Ma lassitude a été telle que je me suis arrêtée au premier tiers, luxe que je me permets d'autant plus facilement quand je n'ai pas à délier les cordons de ma bourse pour lire l'ouvrage que je me suis procuré à la bibliothèque.


Joyce Carol OATES, « Fille noire, fille blanche » (Philippe Rey)

Comment être en phase ave l'actualité littéraire de Joyce Carol Oates, elle qui publie plus vite que son ombre?
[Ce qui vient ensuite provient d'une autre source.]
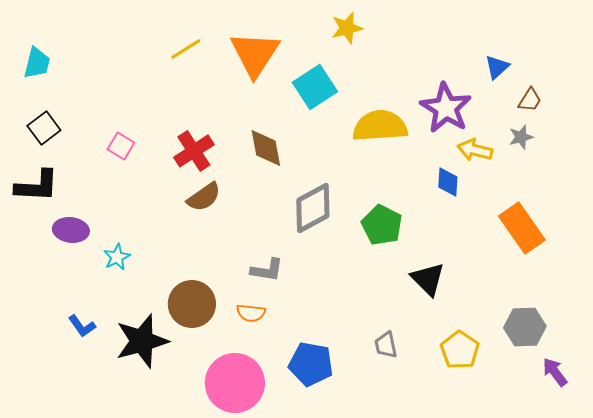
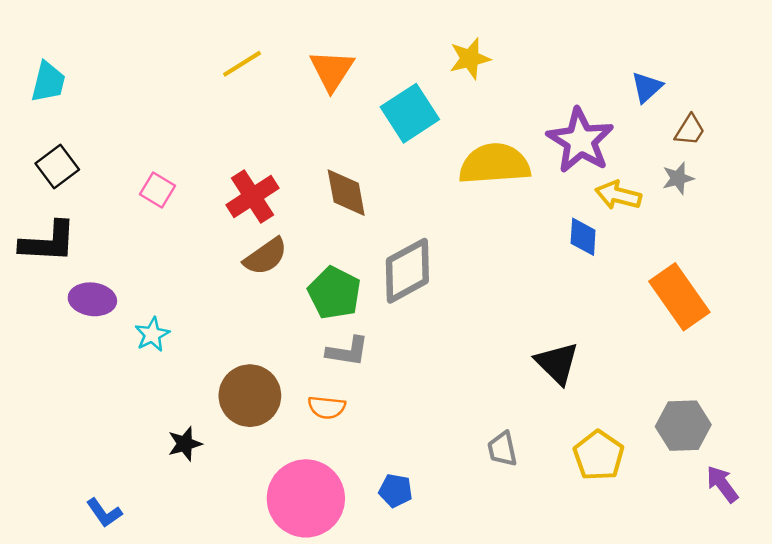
yellow star: (347, 28) -> (470, 59), moved
orange triangle: (255, 54) -> (332, 70), size x0.7
green pentagon: (382, 225) -> (334, 293), moved
blue L-shape: (82, 326) -> (104, 513), moved
black star: (142, 341) -> (185, 444), size x0.5
blue pentagon: (311, 364) -> (396, 491), moved, size x0.6

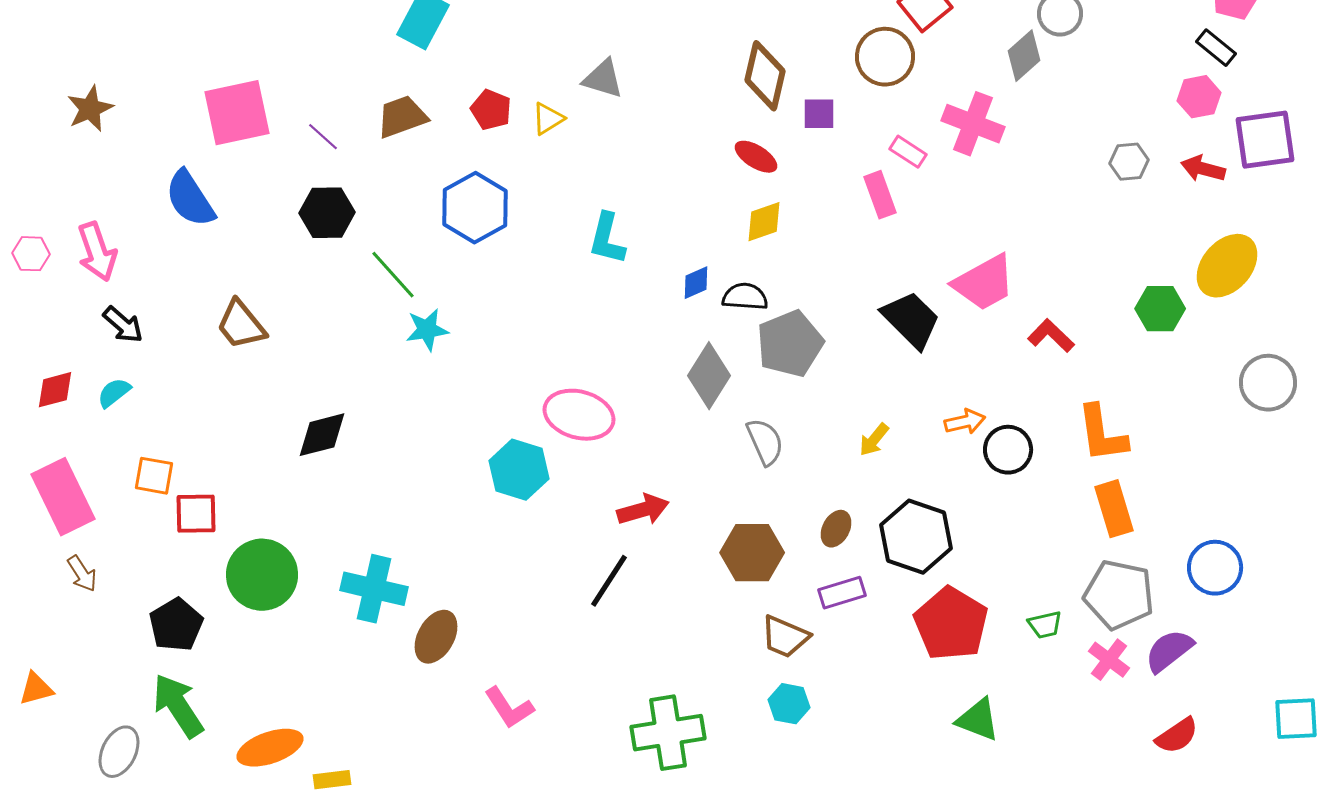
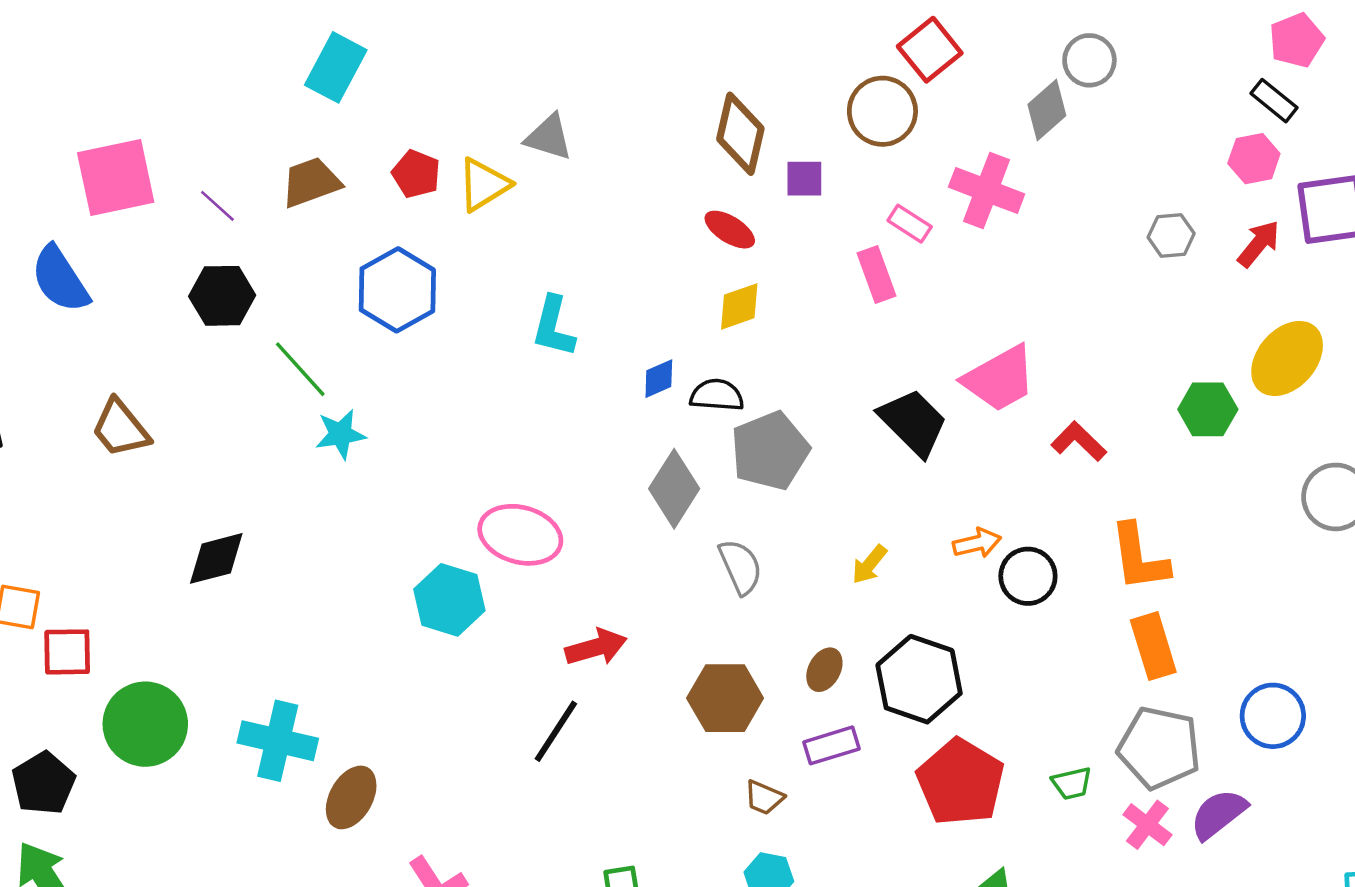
yellow triangle: (548, 119) -> (484, 185), size x1.4
red arrow: (1203, 169) -> (1259, 244), turned 114
brown trapezoid: (785, 637) -> (764, 797), size x0.7

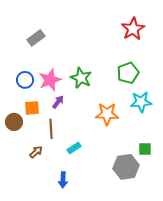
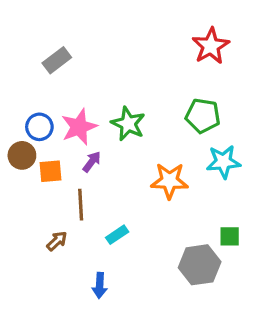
green pentagon: (128, 73) -> (203, 116), turned 30
brown circle: (14, 122) -> (22, 155), moved

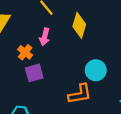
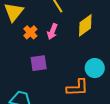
yellow diamond: (79, 25) -> (85, 25), turned 30
orange cross: (25, 52) -> (30, 32), moved

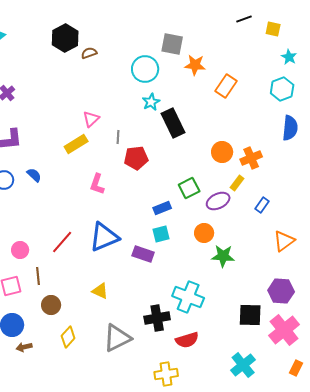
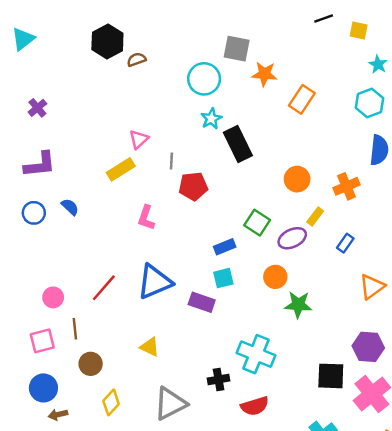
orange cross: (251, 158) -> (347, 186), moved
green square: (189, 188) -> (257, 223), turned -30
black cross: (157, 318) -> (219, 380), size x0.7

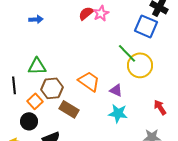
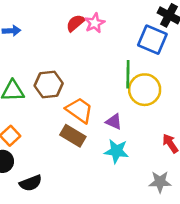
green line: (127, 53) -> (128, 74), turned 45
brown hexagon: (52, 88) -> (49, 85), moved
brown rectangle: (69, 109) -> (73, 136), moved

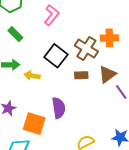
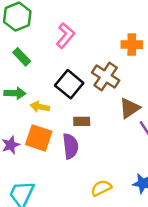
orange cross: (109, 38) -> (132, 45), moved
brown rectangle: (81, 75) -> (82, 121), moved
orange square: (34, 124) -> (39, 138), moved

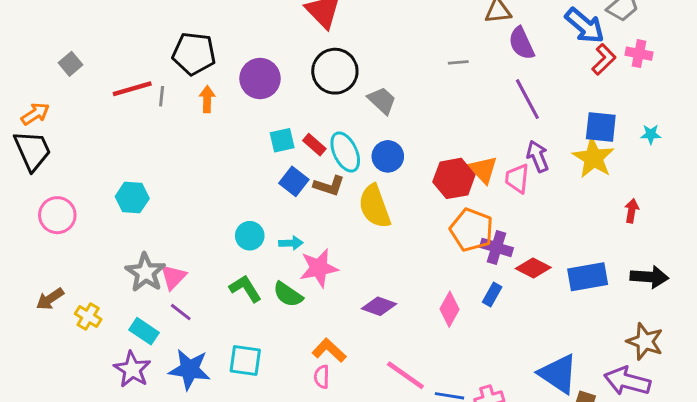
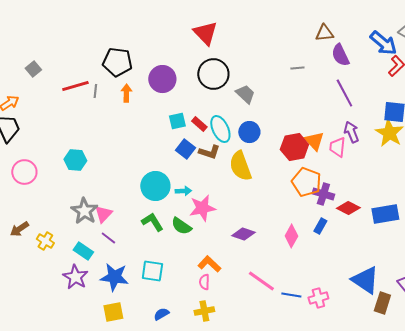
cyan circle: (250, 236) -> (155, 186), size x1.5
Ainsi, alors que je viens vous parler du trés réussi "Fille noire, fille blanche" sorti il y a quelques mois, elle a déjà publié "Le triomphe du singe-araignée" ainsi qu'un roman pour adolescent. Concentrons nous quand même sur "Fille noire, fille blanche" pour l'instant.Ce roman est le portrait d'une Amérique multiraciale, à travers la relation amour/haine de deux jeunes femmes qui se rencontrent sur le campus de l’université dans les années 70.
J’ai beaucoup aimé ce roman qui me paraît, si ce n’est influencé, du moins traitant en partie le même thème que le roman de Marisha Pessl, "La physique des catastrophes" (dont elle a d'ailleurs été la professeur) :  à savoir la relation d’une jeune fille surdouée avec son père universitaire et appartenant à une organisation secrète d’extrême gauche. Mais ce roman brillant s'inscrit aussi dans l'oeuvre de J.C.O., et peut être considéré comme la suite de "Haute enfance" ou "Le pays des merveilles" (deux de ses meilleurs romans), en ce sens qu’elle y décrit l’envers de l’utopie hippie, et en particulier les effets désastreux d'une certaine contre-culture sur des enfants ou des jeunes gens fragiles. Heureuse de retrouver J.C.O. tellement en forme à son âge et après certains romans décevants ("Délicieuse pourritures" notamment que j'avais trouvé très mauvais). Et tant pis si elle n'a toujours pas le Nobel de littérature alors qu'on la dit favorite depuis des années et des années.

"Les variations Bradshaw" de Rachel Cusk (L'Olivier)

Une fois encore, Rachel Cusk explore les relations hommes/femmes, le couple, les ambiguïtés de la maternité et la paternité, la médiocre vie des gens de la banlieue londonienne - et aussi, chose nouvelle, la condition des immigrés polonais, à travers une fille au père vivant chez le couple et son petit ami rencontré à l’hôpital où elle travaille. Le ton est malgré tout plus grave que dans les deux autres romans, il y a moins d’humour mais le style reste de très haute tenue. Dommage que l’éditeur ne suive pas de plus près sa production : ce livre est son septième mais seulement le troisième traduit en français, après "Arlington park" et "Egypt farm". En tout cas, elle est une des rares auteurs dont j'ai envie de suivre l'évolution et dont j'attends chaque livre avec impatience.